Now lets see what happens when a new compiler (eg, gcc 3.2.1) is used.
gcc 3.2.1 decides to make an optimisation, and change the order of the
load of condition from memory, and the store of current->state:

    Thread                    Interrupt
    ---------------------------------------------------------------------
    add_wait_queue()
    register = condition
                        wake_up
                        current->state = TASK_RUNNING
                        condition = TRUE
    current->state = TASK_UNINTERRUPTIBLE
    if (register) break
    /* condition is false */
    schedule()
    /*
     * schedule returns only after current->state = TASK_RUNNING
     * but its set to TASK_UNINTERRUPTIBLE
     */
    current->state = TASK_RUNNING
    remove_wait_queue()


Oh dear. We're now waiting for an event that may never ever come.

The thing to realise is that this is a _perfectly legal optimisation_ for
the compiler to make, but that optimisation has broken some code that has
been well tested. This same C code is, after all, being used by everyone
who is running a 2.4 kernel on no matter what architecture. But because
you've used a compiler that performs a new optimisation, it has broken.

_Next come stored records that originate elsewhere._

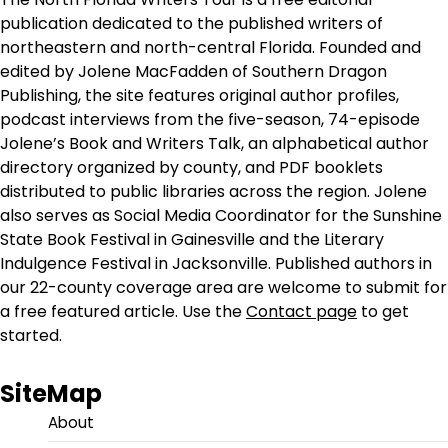
publication dedicated to the published writers of
northeastern and north-central Florida. Founded and
edited by Jolene MacFadden of Southern Dragon
Publishing, the site features original author profiles,
podcast interviews from the five-season, 74-episode
Jolene’s Book and Writers Talk, an alphabetical author
directory organized by county, and PDF booklets
distributed to public libraries across the region. Jolene
also serves as Social Media Coordinator for the Sunshine
State Book Festival in Gainesville and the Literary
Indulgence Festival in Jacksonville. Published authors in
our 22-county coverage area are welcome to submit for
a free featured article. Use the
Contact page
to get
started.
SiteMap
About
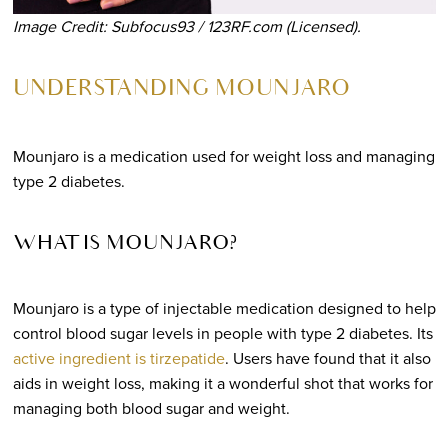
Image Credit: Subfocus93 / 123RF.com (Licensed).
UNDERSTANDING MOUNJARO
Mounjaro is a medication used for weight loss and managing
type 2 diabetes.
WHAT IS MOUNJARO?
Mounjaro is a type of injectable medication designed to help
control blood sugar levels in people with type 2 diabetes. Its
active ingredient is tirzepatide
. Users have found that it also
aids in weight loss, making it a wonderful shot that works for
managing both blood sugar and weight.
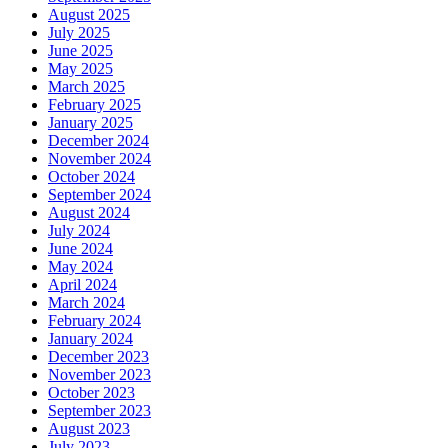
August 2025
July 2025
June 2025
May 2025
March 2025
February 2025
January 2025
December 2024
November 2024
October 2024
September 2024
August 2024
July 2024
June 2024
May 2024
April 2024
March 2024
February 2024
January 2024
December 2023
November 2023
October 2023
September 2023
August 2023
July 2023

In Deepak's case, it is exactly this that caused the problem:

        bl      add_wait_queue
.L444:                    @ for (;;) {
        ldrb    r3, [r4, #127]        @   read "condition" into register
        bic     r5, sp, #8128
        tst     r3, #1
        bic     r5, r5, #63
        mov     r3, #2            @   TASK_UNINTERRUPTIBLE
        str     r3, [r5, #0]        @   set current->state
        mov     sl, #0
        beq     .L445            @   if (register) break;
        bl      schedule        @   schedule();
        b       .L444            @ }
.L445:
        ldr     r7, .L483
        mov     r0, r6
        mov     r1, r8
        str     sl, [r5, #0]        @ current->state = TASK_RUNNING
        bl      remove_wait_queue


I hope that people see that building large sections of code with new
compiler versions is not something that should be taken lightly. It
should be done in full knowledge that these types of problems may occur,
which will require you to get stuck in and understand the code in any
part of the kernel, or provide someone else with detailed information,
maybe even the actual code.

If you're not fully happy with that, then please take note of the risk
you're taking and remember that there's always earlier compilers that
might be more suitable for the task you're performing.

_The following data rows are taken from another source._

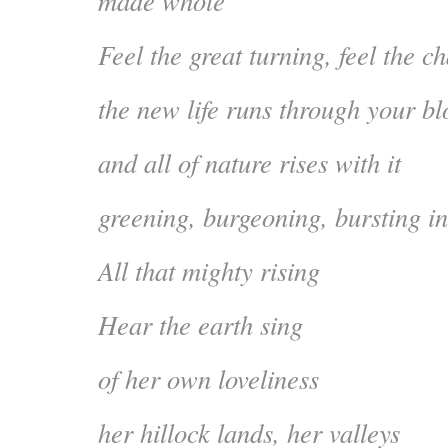
made whole
Feel the great turning, feel the c
the new life runs through your blo
and all of nature rises with it
greening, burgeoning, bursting in
All that mighty rising
Hear the earth sing
of her own loveliness
her hillock lands, her valleys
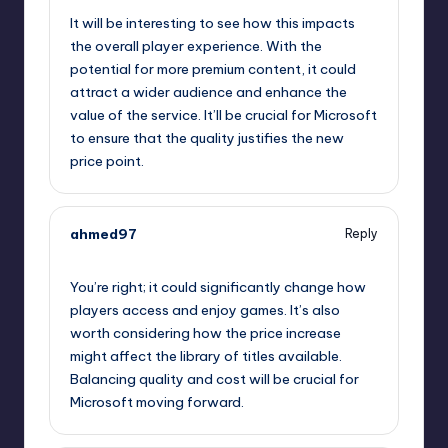
It will be interesting to see how this impacts
the overall player experience. With the
potential for more premium content, it could
attract a wider audience and enhance the
value of the service. It’ll be crucial for Microsoft
to ensure that the quality justifies the new
price point.
ahmed97
Reply
October 2, 2025,
1:46 am
You’re right; it could significantly change how
players access and enjoy games. It’s also
worth considering how the price increase
might affect the library of titles available.
Balancing quality and cost will be crucial for
Microsoft moving forward.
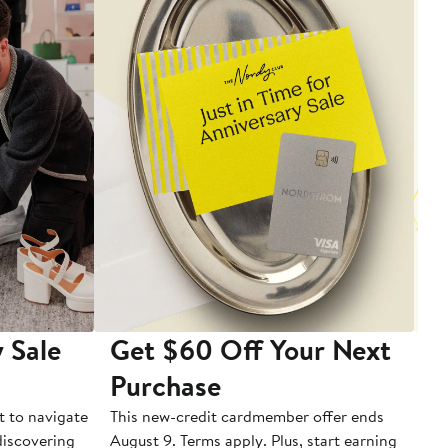
 Sale
Get $60 Off Your Next
T
Purchase
A
t to navigate
This new-credit cardmember offer ends
Di
 discovering
August 9. Terms apply. Plus, start earning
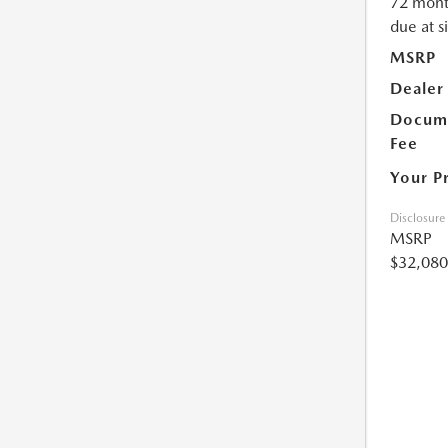
72 mont
due at s
MSRP
Dealer
Docume
Fee
Your P
Disclosure
MSRP
$32,080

The compiler versions _I_ trust for 2.5 are:

    gcc 2.95.3-3_nw1    (NetWinder gcc)
    gcc 3.2            (x86 -> ARM)
    Red Hat rawhide gcc 3.2-4 built for ARM


For 2.4:

    egcs-2.91.66
    gcc 2.95.1
    gcc 2.95.3-3_nw1


How do you get a trustworthy compiler? By building _lots_ and _lots_
of code with it, and finding the reason for problems with resulting
code, and listening to other peoples experiences with the same compiler
version building the same code.

One last point. I'm not saying "You must use compiler version X". If
that happened, we'd never move forward. What I'm trying to do here is
open peoples eyes to the fact that "the latest and greatest compiler"
is probably not the best thing to compile a kernel with _unless_ you
have very good reasons to be using that version of the compiler.